Poza dyskusją dla wielu jest więc jedno: ten wybór będzie bolał jeszcze
długo, tak jak boli borowanie kruszejącego zęba, który przez lata nie widział
szczotki i pasty.
„Surowiec, Komarnicki,
Kurczyna – oni są dzisiaj ważniejsi od nas i wydaje się, że zostaliśmy oszukani.
Gładka mowa Aliny Czyżewskiej niczego nie załatwi” – dodaje LdM-owiec, potwierdzając przy tym, że środowisko jest mocno
podzielone.
Podobnych głosów jest dużo więcej i choć informatorzy komunikują
się z NW z imienia i nazwiska, zastrzegają by ich personaliów nie ujawniać.
Wniosek jest jeden: prezydent Jacek
Wójcicki miał być gorzowskim Karolem
Wielkim w ciele Sancho Pansy, a
okazał się molierowskim Tartuffem w
ciele Paździocha.

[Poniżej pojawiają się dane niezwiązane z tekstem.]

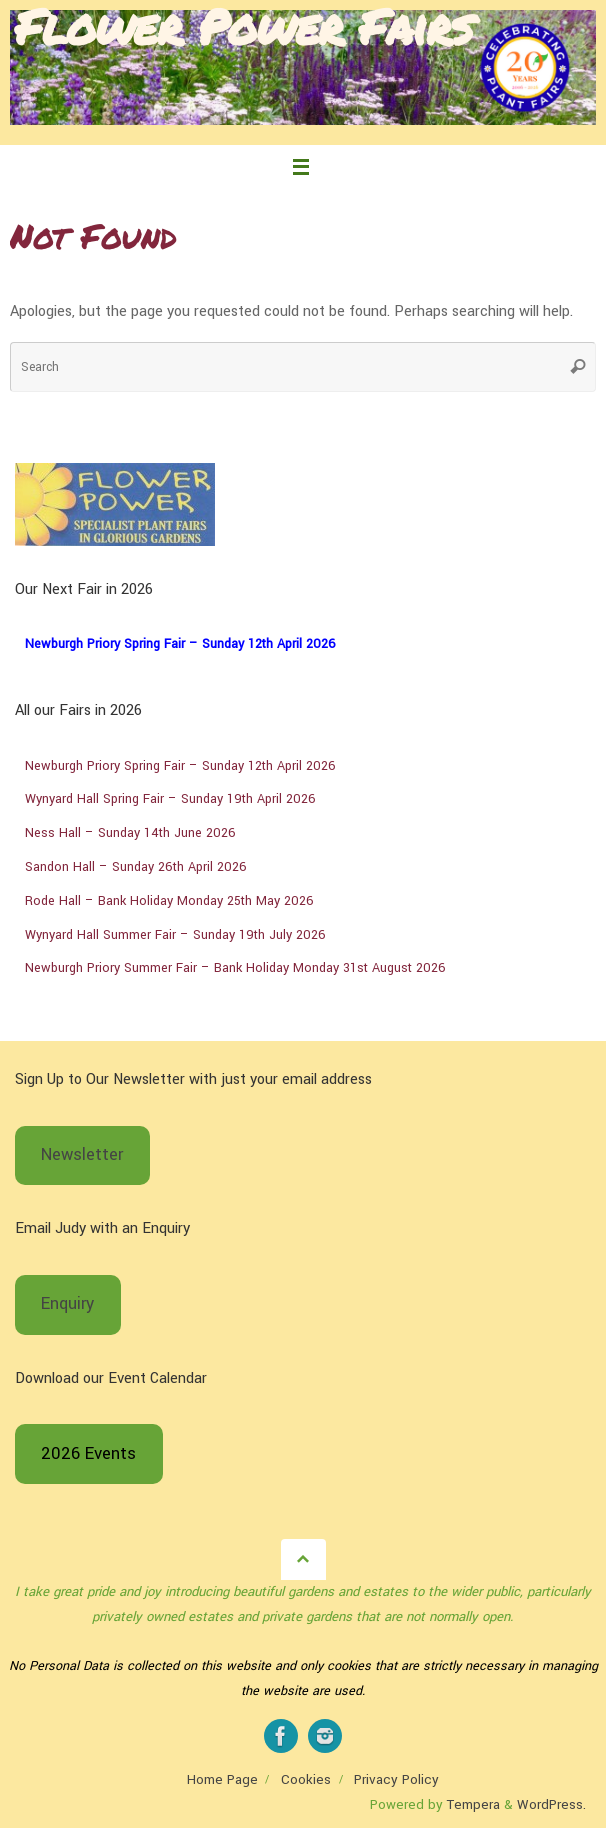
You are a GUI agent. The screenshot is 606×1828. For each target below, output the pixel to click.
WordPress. (551, 1804)
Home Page (222, 1779)
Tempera (473, 1804)
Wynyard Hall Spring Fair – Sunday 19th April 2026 (170, 799)
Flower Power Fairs (243, 26)
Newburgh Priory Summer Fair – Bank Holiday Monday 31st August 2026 (235, 968)
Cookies (306, 1779)
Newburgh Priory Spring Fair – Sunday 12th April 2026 (180, 644)
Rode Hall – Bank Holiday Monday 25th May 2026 (169, 901)
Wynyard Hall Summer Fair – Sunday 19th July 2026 (175, 935)
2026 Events (88, 1454)
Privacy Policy (396, 1779)
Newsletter (82, 1155)
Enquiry (67, 1304)
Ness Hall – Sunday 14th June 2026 (130, 833)
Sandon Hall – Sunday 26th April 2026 (136, 867)
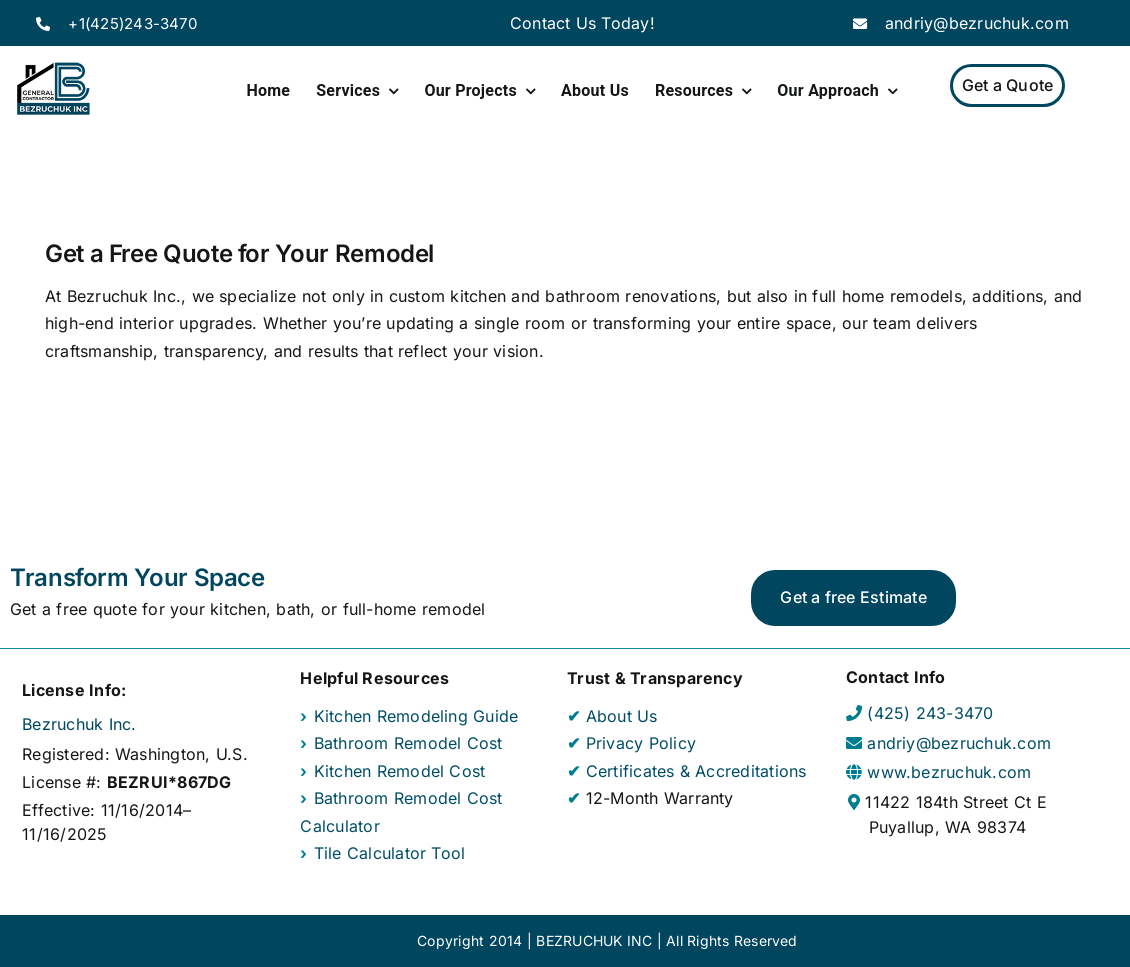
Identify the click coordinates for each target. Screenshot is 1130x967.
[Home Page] (53, 89)
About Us (622, 716)
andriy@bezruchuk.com (977, 23)
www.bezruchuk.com (949, 772)
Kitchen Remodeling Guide (416, 716)
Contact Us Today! (582, 23)
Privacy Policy (641, 743)
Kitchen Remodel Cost (400, 771)
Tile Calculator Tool (390, 853)
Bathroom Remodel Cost (408, 743)
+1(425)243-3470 (132, 23)
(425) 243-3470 (930, 713)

Bardziej pasują tu
jednak słowa Cezarego Pazury z filmu
„Kariera Nikosia Dyzmy”: „Trzeba się
nawpierdalać, zanim nas wypierdolą”.
I tylko w tym kontekście można zrozumieć fakt, że szefową biura
prasowego Prezydenta Miasta została fizycznie ekspresywna – fachowym okiem autor
potwierdza iż „ma czym oddychać”
- żona sponsora prezydenckiej kampanii Agata
Dusińska, dyrektorem Gorzowskiego Centrum Pomocy Rodzinie eksprezydencka
dziewczyna – z większym stażem niż Alina
Czyżewska bo aż 7-letnim – Justyna Pawlak,
a następca Wójcickiego w Deszcznie Paweł
Tymszan „medialnie opędzlował” w świetle
jupiterów gminną limuzynę.
Nie dziwi więc, że jak żart brzmi styczniowa konstatacja „Gazety
Wyborczej”, że J. Wójcicki to „Sokrates z
Deszczna”, bo intelektualnie bliżej mu do Forrest Gumpa, a Gorzów nie okazał się „taką samą gminą jak Deszczno tylko trochę większą”.

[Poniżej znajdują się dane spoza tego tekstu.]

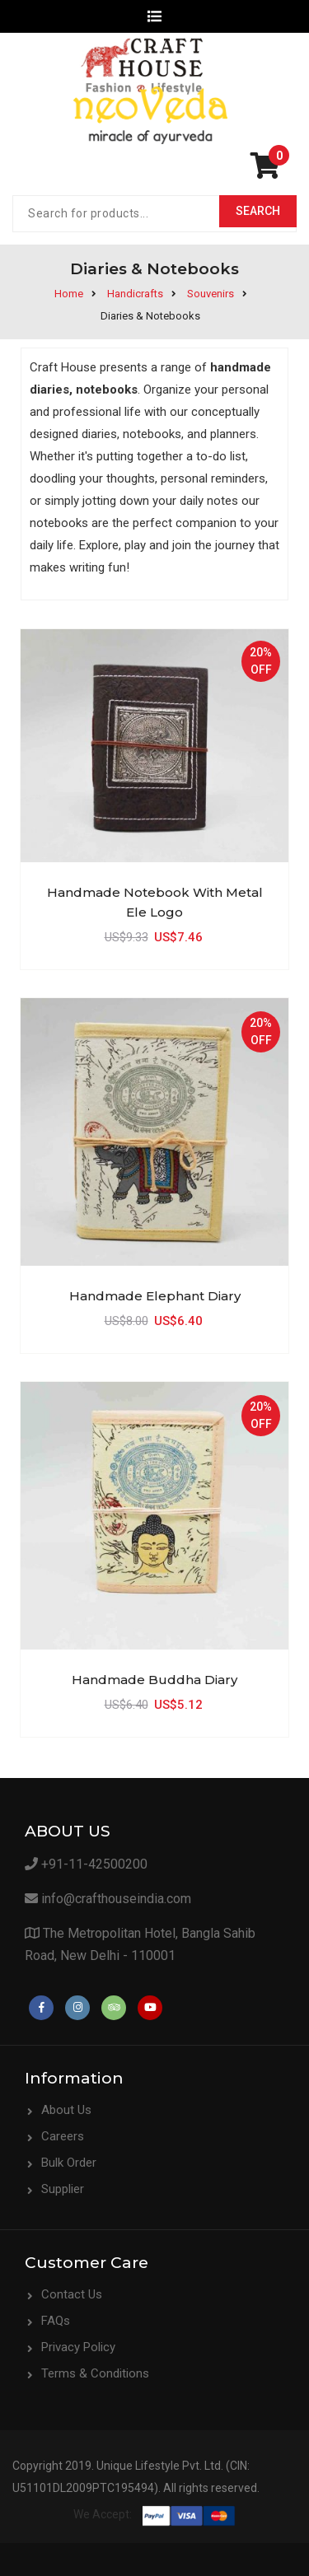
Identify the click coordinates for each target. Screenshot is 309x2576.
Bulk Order (68, 2162)
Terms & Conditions (95, 2373)
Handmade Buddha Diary (154, 1679)
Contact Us (71, 2294)
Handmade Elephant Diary (155, 1296)
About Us (66, 2109)
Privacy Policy (78, 2347)
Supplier (62, 2189)
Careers (62, 2136)
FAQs (55, 2320)
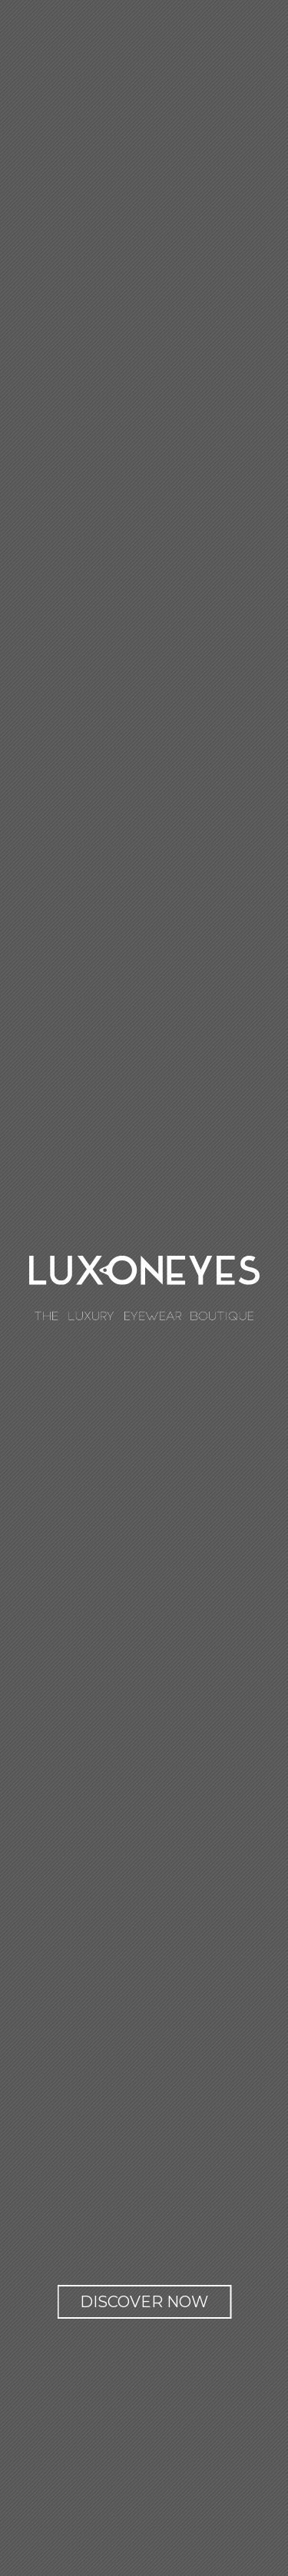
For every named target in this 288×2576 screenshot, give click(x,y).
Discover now (144, 2302)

Niestety, jest całkiem prawdopodobne, że jego najbliżsi sojusznicy – nie
wyłączając z tego wiceprezydenta Łukasza
Marcinkiewicza i szefa Rady Miejskiej Roberta
Surowca - modlą się nie o jego sukcesy, ale pozakulisowe wpadki – a tych
jest tak wiele, że rządowe agencje śledcze zastanawiają się czy nie wzmocnić
w Gorzowie swoich struktur.
Kiedyś Arkadiusz Marcinkiewicz
w dyskrecjonalnej rozmowie - ale na szczęście nagranej - konstatował: „Uważam, ze Władek powinien coś dostać”, a dzisiaj niektórzy formalnie,
a nawet ze służbowymi legitymacjami w kieszeniach, pytają wprost: „Co u Władka i Jacka?”.

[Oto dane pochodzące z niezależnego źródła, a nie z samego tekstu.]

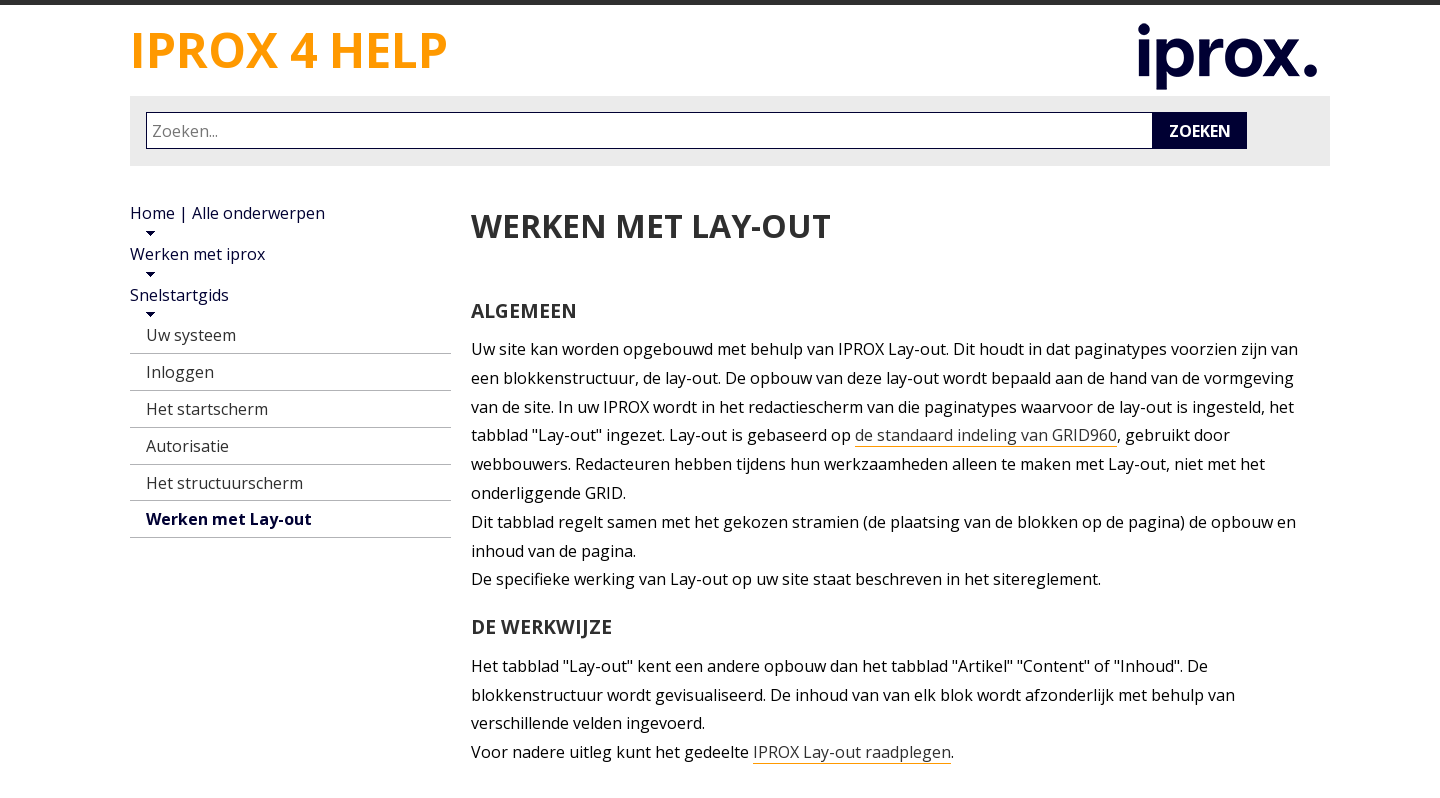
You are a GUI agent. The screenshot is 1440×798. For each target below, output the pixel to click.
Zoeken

Prezydent Jacek Wójcicki – co pokazał jego dzisiejszy występ podczas
odbywającej się w Gorzowie sesji Sejmiku Wojewódzkiego - wcielił się w rolę
marketingowca, a nie gospodarza miasta. Skutek tego jest taki, że zamiast potrzeby
mieszkańców spełniać, postanowił je głównie tworzyć.
Najpierw jednak musiał się w mieście nad Wartą ciężko napracować,
by na przedsesyjną naradę znaleźć mniej rozgarniętych od siebie.
Padło na ikonę tej dyscypliny: PRL-owskiegiego „opiekuna” pracowników
budowlanych w DDR Władysława
Komarnickiego z dawnej PZPR, który ten wybór podsumował w Radiu Gorzów
błyskotliwie: „Zaprosił moją osobę”,
a gdyby ktoś miał wątpliwości o kogo chodzi, ten wyjaśnił w temacie lotniska: „Tak to widzi Władysław Komarnicki”.
Wystąpienie na sesji Sejmiku Województwa Lubuskiego mogło być dla
prezydenta Wójcickiego szansą na nowe otwarcie, a co za tym dalej idzie - szansą
dla Gorzowa, ale okazało się wielką klapą z której zwycięsko wyjdzie jedynie pewien kandydat na senatora z mentalnością „buraka”.
Zamiast więc udawać i unikać przyznania się, że Wójcicki
jest „wielką pomyłką” – a używając
terminologii wprost z Deszczna: „politycznym
zbukiem” - warto zacząć go dopingować, krytykować i wytykać błędy - wtedy zacznie
wreszcie pracować dla miasta, powiesi się lub złoży rezygnację. Każda
opcja jest dobra...
Prezydent Wójcicki w kwestiach samorządowych myśli Kurczyną – a więc
zamierza się ślizgać, nic nie zrobić, ale zarobić; w kwestiach
gospodarczych myśli Komarnickim – co oznacza
iż wie z kim i jak, by nie było wiadomo kiedy, a w kwestiach miejskich
najbliżej mu do bolemickich krów – kiedy muczenie przestaje być
atrakcyjne dla gawiedzi, pomocne wydaje się postawienie na trawie „placka” – wtedy dostrzegają go nawet
ślepi, bo wydaje dziwnie znaną woń.
Takim „plackiem” było
dzisiejsze wystąpienie, które niemal nie rozsadziło blogerowej skrzynki
pocztowej. Porażeni niekompetencją byli nawet ci, którzy podczas sesji Sejmiku
Wojewódzkiego poklepywali go po plecach.
„Nie wiem kto mu to pisał te
bzdury, może Piechowicz, bo latał z telefonem po sali sesyjnej i robił zdjęcia,
ale to co zaprezentował Wójcicki jest potwierdzeniem tego, że na kolejnej już
sesji, po tej o Akademii Gorzowskiej, po prostu się ośmieszyliśmy. Tym razem na
swoim boisku” – mówi NW ważny polityk Platformy
Obywatelskiej.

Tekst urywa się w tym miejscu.